Outside, the salty, frigid February wind struck at him, carrying small shards of ice crystals to remind him that there were two questions to be solved: first, who was threatening the town by poaching the lobster at an alarming rate, and second, was he ready to let go of the past in order to embrace the future? He didn’t yet know the answer to either, but he was determined to find out.

CHAPTER7

ABBY

Abby stepped over the threshold into the hushed, book-lined sanctuary of the library in Badger’s Drift. The fragrance of musty books permeated the air, an olfactory echo of the countless fingers that had turned their pages and brought back the memory of innumerable hours spent in similar sacred places. It was a symphony for her senses: the faint creaks of aged wood underfoot, the soft rustling of paper, the sight of leather-bound spines standing sentinel on shelves and the touch of embossed titles beneath her fingertips.

She resembled an elegant wraith amongst the stacks, her tall, curvy frame cloaked in worn, comfortable jeans and a loose-knit, olive-colored sweater over a black lace camisole—the muted colors a soft backdrop against the endless texts. The jeans hugged her hips, soft from many days spent in contemplation before her typewriter and numerous washings. Her tawny hair cascaded in gentle waves past her shoulders, held back with a tortoise shell headband.

Wandering through the aisles, Abby let her fingertips graze the book bindings, feeling the pulse of stories long told by other writers in days gone by. Each title whispered promises of secrets nestled within their pages, and she absorbed the silent allure, a dialogue of souls between reader and writer. She loved old libraries with their wooden shelves and dim lighting. There was nothing wrong with modern libraries of steel, glass, and light, but they didn’t call to her the way the libraries of another age did. It was here she felt at home—here that she had spent so much of her childhood.

“Can I help you find something?” the librarian asked, her spectacles reflecting the soft glow of the reading lamp.

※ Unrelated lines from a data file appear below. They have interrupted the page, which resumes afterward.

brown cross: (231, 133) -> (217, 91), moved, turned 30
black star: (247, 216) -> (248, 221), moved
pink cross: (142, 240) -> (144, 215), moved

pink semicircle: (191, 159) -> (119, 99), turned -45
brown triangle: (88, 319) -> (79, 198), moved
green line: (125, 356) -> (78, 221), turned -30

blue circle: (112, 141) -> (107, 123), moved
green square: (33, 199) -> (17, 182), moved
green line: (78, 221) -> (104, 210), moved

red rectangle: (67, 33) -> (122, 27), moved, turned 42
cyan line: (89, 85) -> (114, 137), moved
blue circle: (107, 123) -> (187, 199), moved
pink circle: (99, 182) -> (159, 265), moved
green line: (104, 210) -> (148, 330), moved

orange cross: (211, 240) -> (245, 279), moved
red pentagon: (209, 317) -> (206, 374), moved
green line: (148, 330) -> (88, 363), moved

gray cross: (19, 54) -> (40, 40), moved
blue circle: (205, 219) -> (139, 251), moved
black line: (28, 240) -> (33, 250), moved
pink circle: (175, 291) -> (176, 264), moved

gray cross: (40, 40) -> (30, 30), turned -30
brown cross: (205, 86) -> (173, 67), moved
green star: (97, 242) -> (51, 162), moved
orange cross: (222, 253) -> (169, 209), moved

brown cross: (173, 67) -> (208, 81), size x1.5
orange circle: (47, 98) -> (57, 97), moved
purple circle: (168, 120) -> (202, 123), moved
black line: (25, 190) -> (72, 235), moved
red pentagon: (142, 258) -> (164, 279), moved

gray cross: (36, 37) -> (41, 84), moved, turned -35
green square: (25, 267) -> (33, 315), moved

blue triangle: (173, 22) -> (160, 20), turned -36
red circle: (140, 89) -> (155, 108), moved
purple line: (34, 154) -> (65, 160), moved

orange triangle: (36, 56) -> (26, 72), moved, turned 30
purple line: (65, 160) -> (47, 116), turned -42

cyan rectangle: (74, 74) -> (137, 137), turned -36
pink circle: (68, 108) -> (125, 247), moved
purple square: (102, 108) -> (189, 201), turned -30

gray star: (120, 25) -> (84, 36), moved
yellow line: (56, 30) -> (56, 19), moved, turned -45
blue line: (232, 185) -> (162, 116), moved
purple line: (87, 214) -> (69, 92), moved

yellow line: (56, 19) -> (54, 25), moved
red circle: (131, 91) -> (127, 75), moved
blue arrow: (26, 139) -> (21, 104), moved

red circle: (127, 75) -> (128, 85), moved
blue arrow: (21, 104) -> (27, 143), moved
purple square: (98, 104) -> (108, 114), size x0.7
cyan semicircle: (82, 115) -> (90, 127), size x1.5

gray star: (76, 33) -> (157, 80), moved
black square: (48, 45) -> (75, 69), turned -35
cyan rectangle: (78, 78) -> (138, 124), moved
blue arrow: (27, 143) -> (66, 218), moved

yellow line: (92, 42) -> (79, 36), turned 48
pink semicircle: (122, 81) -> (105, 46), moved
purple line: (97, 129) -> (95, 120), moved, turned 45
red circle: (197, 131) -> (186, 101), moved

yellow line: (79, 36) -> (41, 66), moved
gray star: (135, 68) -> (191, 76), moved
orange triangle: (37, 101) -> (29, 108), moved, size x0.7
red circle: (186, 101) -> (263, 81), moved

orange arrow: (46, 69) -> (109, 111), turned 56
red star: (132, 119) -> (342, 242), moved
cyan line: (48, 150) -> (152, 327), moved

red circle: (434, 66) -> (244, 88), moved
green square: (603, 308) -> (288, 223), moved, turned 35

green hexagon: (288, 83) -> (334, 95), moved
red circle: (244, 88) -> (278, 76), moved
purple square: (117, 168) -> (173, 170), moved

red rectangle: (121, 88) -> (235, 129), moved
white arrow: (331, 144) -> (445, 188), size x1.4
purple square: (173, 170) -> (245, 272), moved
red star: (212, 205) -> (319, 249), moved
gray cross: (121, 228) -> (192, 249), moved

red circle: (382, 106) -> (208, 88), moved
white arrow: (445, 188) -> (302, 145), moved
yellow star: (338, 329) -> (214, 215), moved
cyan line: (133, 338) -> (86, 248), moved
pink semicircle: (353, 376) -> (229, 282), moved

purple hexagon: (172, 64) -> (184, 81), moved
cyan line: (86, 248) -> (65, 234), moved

Abby paused, looking up as she withdrew her hand from the memoirs of an adventurous sea captain. “I’m just browsing, thank you,” she replied, the corners of her mouth turning upward in a quiet smile.

The librarian nodded, her own hands caressing the returns that awaited re-shelving.

The deeper recesses of the library beckoned, and it was there, nestled in a forgotten corner, that Abby discovered an alcove that housed an antique maritime book and a collection of vintage nautical things. The pages of the book were yellowed with age, but the tales they held of briny deeps and tempestuous love were timeless. She sank onto a cushioned chair, the book cradled in her lap, absorbing the essence of each word.

As she read, a storm of recognition surged within her. These stories, with their raw depictions of passion and peril, mirrored the complexities of her own heart—its shipwrecks and its sanctuaries. These were the very elements she yearned to infuse into her novels, reminders of why she had left academia and chosen to make a living weaving romance from the threads of human experience.

Her thoughts drifted to Kit, to last night when they’d made passionate love. His touch had been electric, the sex alternating from dominant and feral to gentle and caring—all of it mind blowing. She remembered the intensity in his blue eyes, mirroring the untamed ocean he so cherished.